There are lots of window functions with many different shapes and characteristics. Some functions increase smoothly from 0 to 1 and back again, meaning that they smooth data using both past and future data. Smoothing bidirectionally can eliminate the effects of large spikes.

etc/window_function.png
Figure 3-5. A window function control chart. This time, the window is formed with values on both sides of the current value. As a result, anomalous spikes won’t generate abrupt shifts in control limits even when they first enter the window.

The downside to window functions is that they require a larger time delay, which is a result of not knowing the smoothed value until enough future values have been observed. This is because when you center a bidirectional windowing function on “now,” it extends into the future. In practice, EWMAs are a good enough compromise for situations where you can’t measure or wait for future values.

Control charts based on bidirectional smoothing have the following characteristics:

  • They will introduce time lag into calculations. If you smooth symmetrically over 60 second-windows, you won’t know the smoothed value of “now” until 30 seconds—half the window—has passed.

  • Like sliding windows, they require more memory and CPU to compute.

  • Like all the SPC control charts we’ve discussed thus far, they assume Gaussian distribution of data.

More Advanced Time Series Modeling

There are entire families of time series models and methods that are more advanced than what we’ve covered so far. In particular, the ARIMA family of time series models and the surrounding methodology known as the Box-Jenkins approach is taught in undergraduate statistics programs as an introduction to statistical time series. These models express more complicated characteristics, such as time series whose current values depend on a given number of values from some distance in the past. ARIMA models are widely studied and very flexible, and form a solid foundation for advanced time series analysis. The Engineering Statistics Handbook has several sections4 covering ARIMA models, among others. Forecasting: principles and practice is another introductory resource.5

You can apply many extensions and enchancements to these models, but the methodology generally stays the same. The idea is to fit or train a model to sample data. Fitting means that parameters (coefficients) are adjusted to minimize the deviations between the sample data and the model’s prediction. Then you can use the parameters to make predictions or draw useful conclusions. Because these models and techniques are so popular, there are plenty of packages and code resources available in R and other platforms.

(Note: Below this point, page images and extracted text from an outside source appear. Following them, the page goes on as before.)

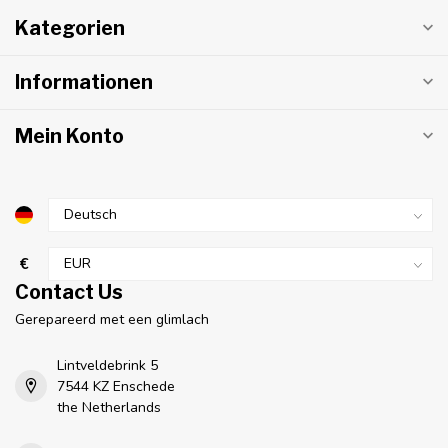
Kategorien
Informationen
Mein Konto
€
Contact Us
Gerepareerd met een glimlach
Lintveldebrink 5
7544 KZ Enschede
the Netherlands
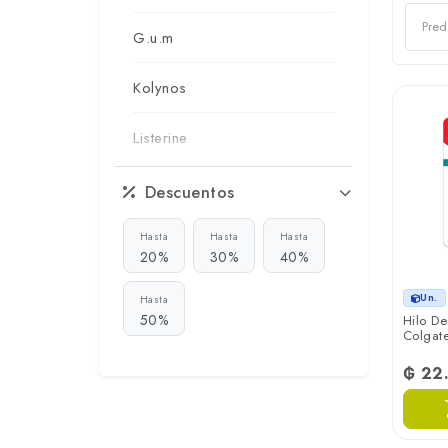
G.u.m
Kolynos
Listerine
Oral-b
Descuentos
Reach
Hasta
Hasta
Hasta
20%
30%
40%
Sorriso
Un.
Hasta
50%
Hilo De
Colgat
Tandy
₲ 22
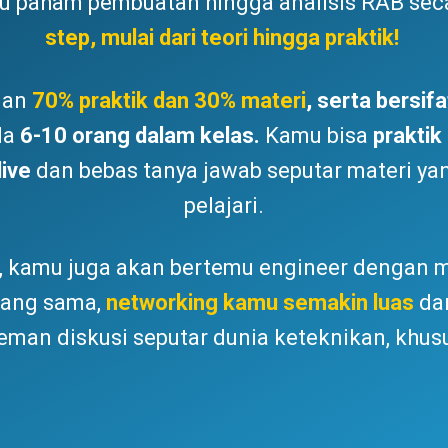
u paham pembuatan hingga analisis RAB sec
step, mulai dari teori hingga praktik!
gan
70% praktik dan 30% materi
, serta bersifa
da
6-10 orang dalam kelas.
Kamu bisa
praktik
live
dan bebas tanya jawab seputar materi y
pelajari.
, kamu juga akan bertemu engineer dengan 
yang sama,
networking kamu semakin luas
da
eman diskusi seputar dunia keteknikan, khu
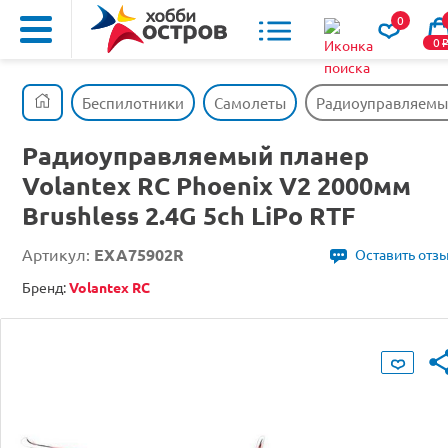
0
0
Беспилотники
Самолеты
Радиоуправляемый 
Радиоуправляемый планер
Volantex RC Phoenix V2 2000мм
Brushless 2.4G 5ch LiPo RTF
Артикул:
EXA75902R
Оставить отз
Бренд:
Volantex RC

The ARIMA family of models has a number of “on/off toggles” that include or exclude particular portions of the models, each of which can be adjusted if it’s enabled. As a result, they are extremely modular and flexible, and can vary from simple to quite complex.

In general, there are lots of models, and with a little bit of work you can often find one that fits your data extremely well (and thus has high predictive power). But the real value in studying and understanding the Box-Jenkins approach is the method itself, which remains consistent across all of the models and provides a logical way to reason about time series analysis.

Predicting Time Series Data

Although we haven’t talked yet about prediction, all of the tools we’ve discussed thus far are designed for predictions. Prediction is one of the foundations of anomaly detection. Evaluating any metric’s value has to be done by comparing it to “what it should be,” which is a prediction.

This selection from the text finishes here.